"Oh, very well!" she said at last. "Let him come."
"Let him come here? Now?" asked Marinina, her laughing, smoke-grey eyes looking with mockery into Juliet's. Then she gave a little jerk of her shoulders.
"All right, as you wish. But for him it is a rare one!"
She opened her mouth in a laugh of noiseless joy. Then she pointed down to the child, who was heaping lemons against his little chest. "Look how beautiful the child is! That, certainly, will please him, poor thing. Then I'll bring him."
"Bring him," said Juliet.
The old woman scrambled rapidly up the track again. Maurice was standing grey-faced, in his grey felt hat and his dark grey suit, at a loss among the vine terraces. He looked pathetically out of place, in that resplendent sunshine and the grace of the old Greek world; like a blot of ink on the pale, sun-glowing slope.

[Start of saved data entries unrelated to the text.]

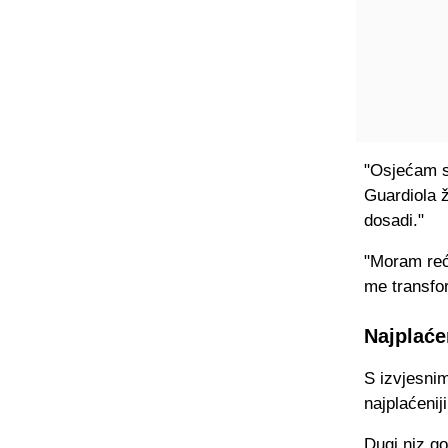
"Osjećam se
Guardiola ž
dosadi."
"Moram reć
me transfor
Najplaćen
S izvjesni
najplaćenij
Dugi niz go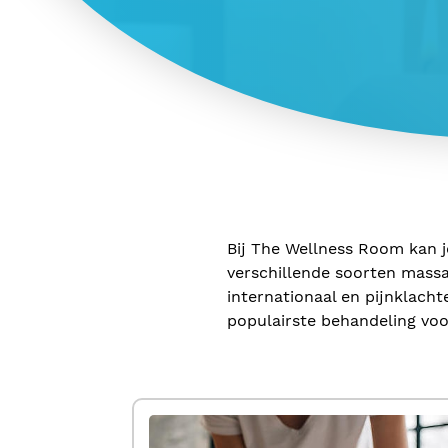
Bij The Wellness Room kan j
verschillende soorten mass
internationaal en pijnklach
populairste behandeling vo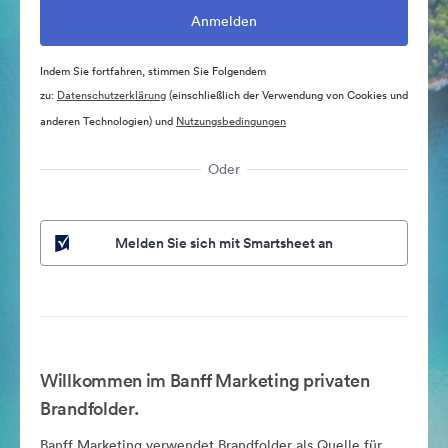
Indem Sie fortfahren, stimmen Sie Folgendem
zu:
Datenschutzerklärung
(einschließlich der Verwendung von Cookies und
anderen Technologien) und
Nutzungsbedingungen
Oder
Melden Sie sich mit Smartsheet an
Willkommen im Banff Marketing privaten
Brandfolder.
Banff Marketing verwendet Brandfolder als Quelle für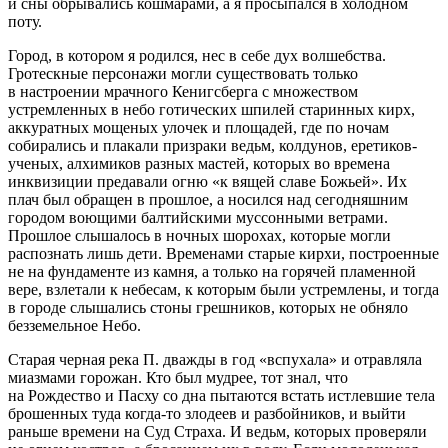
и сны обрывались кошмарами, а я просыпался в холодном
поту.
Город, в котором я родился, нес в себе дух волшебства.
Гротескные персонажи могли существовать только
в настроении мрачного Кенигсберга с множеством
устремленных в небо готических шпилей старинных кирх,
аккуратных мощеных улочек и площадей, где по ночам
собирались и плакали призраки ведьм, колдунов, еретиков-
ученых, алхимиков разных мастей, которых во времена
инквизиции предавали огню «к вящей славе Божьей». Их
плач был обращен в прошлое, а носился над сегодняшним
городом воющими балтийскими муссонными ветрами.
Прошлое слышалось в ночных шорохах, которые могли
распознать лишь дети. Временами старые кирхи, построенные
не на фундаменте из камня, а только на горячей пламенной
вере, взлетали к небесам, к которым были устремлены, и тогда
в городе слышались стоны грешников, которых не обняло
безземельное
Небо.
Старая черная река П. дважды в год «вспухала» и отравляла
миазмами горожан. Кто был мудрее, тот знал, что
на Рождество и Пасху со дна пытаются встать истлевшие тела
брошенных туда когда-то злодеев и разбойников, и выйти
раньше времени на Суд Страха. И ведьм, которых проверяли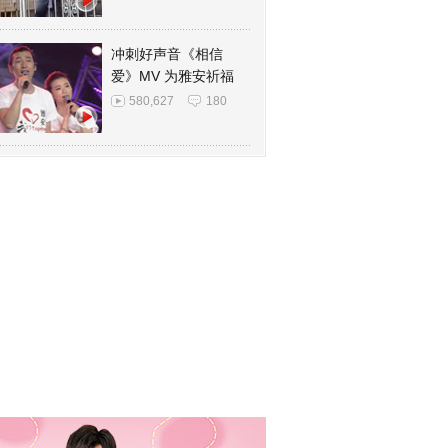
冲刺好声音《相信
爱》MV 为雅安祈福
580,627
180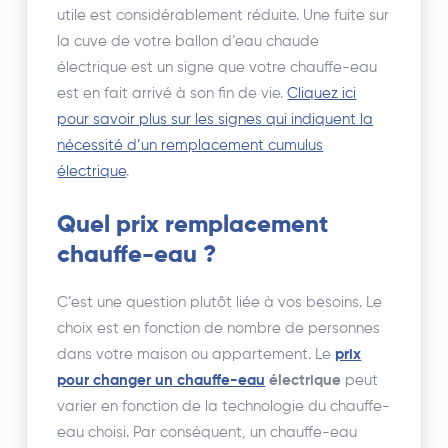
utile est considérablement réduite. Une fuite sur
la cuve de votre ballon d’eau chaude
électrique est un signe que votre chauffe-eau
est en fait arrivé à son fin de vie.
Cliquez ici
pour savoir plus sur les signes qui indiquent la
nécessité d’un remplacement cumulus
électrique
.
Quel prix remplacement
chauffe-eau ?
C’est une question plutôt liée à vos besoins. Le
choix est en fonction de nombre de personnes
dans votre maison ou appartement. Le
prix
pour changer un chauffe-eau
électrique
peut
varier en fonction de la technologie du chauffe-
eau choisi. Par conséquent, un chauffe-eau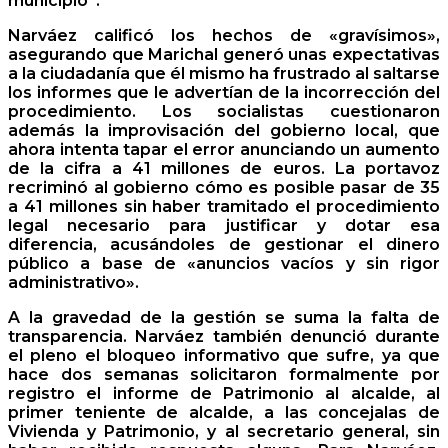
municipio”.
Narváez calificó los hechos de «gravísimos»,
asegurando que Marichal generó unas expectativas
a la ciudadanía que él mismo ha frustrado al saltarse
los informes que le advertían de la incorrección del
procedimiento. Los socialistas cuestionaron
además la improvisación del gobierno local, que
ahora intenta tapar el error anunciando un aumento
de la cifra a 41 millones de euros. La portavoz
recriminó al gobierno cómo es posible pasar de 35
a 41 millones sin haber tramitado el procedimiento
legal necesario para justificar y dotar esa
diferencia, acusándoles de gestionar el dinero
público a base de «anuncios vacíos y sin rigor
administrativo».
A la gravedad de la gestión se suma la falta de
transparencia. Narváez también denunció durante
el pleno el bloqueo informativo que sufre, ya que
hace dos semanas solicitaron formalmente por
registro el informe de Patrimonio al alcalde, al
primer teniente de alcalde, a las concejalas de
Vivienda y Patrimonio, y al secretario general, sin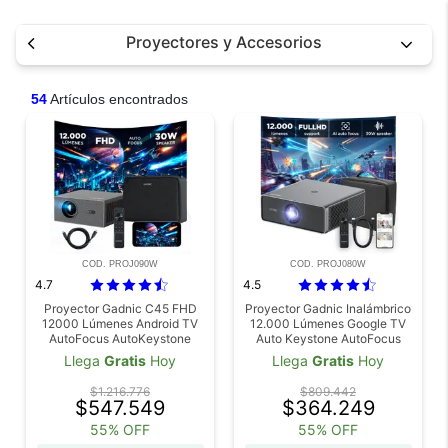
Proyectores y Accesorios
54
Artículos encontrados
COD. PROJ090W
COD. PROJ080W
4.7
4.5
Proyector Gadnic C45 FHD
Proyector Gadnic Inalámbrico
12000 Lúmenes Android TV
12.000 Lúmenes Google TV
AutoFocus AutoKeystone
Auto Keystone AutoFocus
Bolso Transportador Cable
WiFi BT
Llega
Gratis
Hoy
Llega
Gratis
Hoy
HDMI
$1.216.776
$809.442
$547.549
$364.249
55% OFF
55% OFF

"Come!" said Marinina to him. "She is down here."
And swiftly she led the way, striding with a rapid stride, making her way through the grasses. Suddenly she stopped on the brow of the slope. The tops of the lemon trees were dark, away below.
"You, you go down here," she said to him, and he thanked her, looking up at her swiftly.
He was a man of forty, clean-shaven, grey faced, very quiet and really shy. He managed his own business carefully, without startling success, but efficiently. And he confided in nobody. The old woman of Magna Græcia saw him at a glance: he is good, she said to herself, but not a man, poor thing.